By Bob Allen
Faith-based organizations with offices in Washington including the Southern Baptist Convention and the U.S. Conference of Catholic Bishops wrote a letter Feb. 5 asking Congress to reject two new District of Columbia laws they say would restrict their religious freedom.
The groups, all national organizations with offices in the nation’s capital, said both the Human Rights Amendment Act of 2014 and the Reproductive Health Non-Discrimination Act of 2014 adopted by the D.C. Council in December violate their religious beliefs.
The D.C. Council voted Dec. 2 to repeal the Armstrong Amendment, an act of Congress passed in 1988 after a court of appeals determined that Catholic-affiliated Georgetown University violated the city’s human rights act by refusing to recognize two student gay-rights groups.
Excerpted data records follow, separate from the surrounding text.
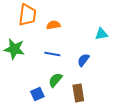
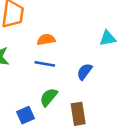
orange semicircle: (53, 25) -> (46, 40), moved

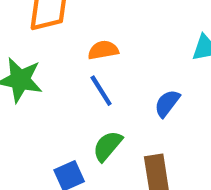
blue line: (45, 64) -> (101, 91), turned 48

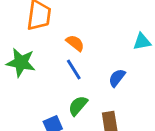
orange semicircle: (103, 50) -> (75, 43), turned 48

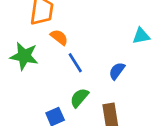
orange semicircle: (75, 43) -> (59, 37), moved

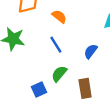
orange semicircle: (59, 37) -> (59, 16), moved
On Dec. 17 the council expanded a requirement that employers not discriminate in “compensation, terms, conditions, or privileges of employment” on the basis of sex to include discrimination based on reproductive health decisions, including abortion.
Faith-based employers including the SBC Ethics and Religious Liberty Commission said the Reproductive Health Non-Discrimination Act prevents them “from making employment decisions consistent with their sincerely held religious beliefs or their moral and ethical views about the sanctity of human life.”
The human rights amendment, they said, “requires religiously affiliated educational institutions to endorse, sponsor and provide school resources to persons or groups that oppose the institutions’ religious teachings regarding human sexuality.”
Both laws, they alleged, violate their rights protected both by the Constitution and federal law.
A committee report to the D.C. Council in October said while the District already has one of the strongest anti-discrimination laws in the country, a loophole allowed employers to discriminate against women for seeking to prevent pregnancy, get pregnant through reproductive technology or for having sex outside of marriage.
Some advocates said it could be used to reverse the Supreme Court’s Hobby Lobby decision in June 2014, which allowed employers to refuse insurance covering contraceptive services to workers based on religious beliefs of the owners.
The religious groups said the law “requires our organizations to hire or retain individuals whose speech or public conduct contradicts the organizations’ missions, and could be read to require our organizations to subsidize elective abortions through their employee health plans.”
Other groups signing the letter included Alliance Defending Freedom, the American Center for Law and Justice, the Catholic University of America, Concerned Women for America, Eagle Forum, Family Research Council and the National Association of Evangelicals.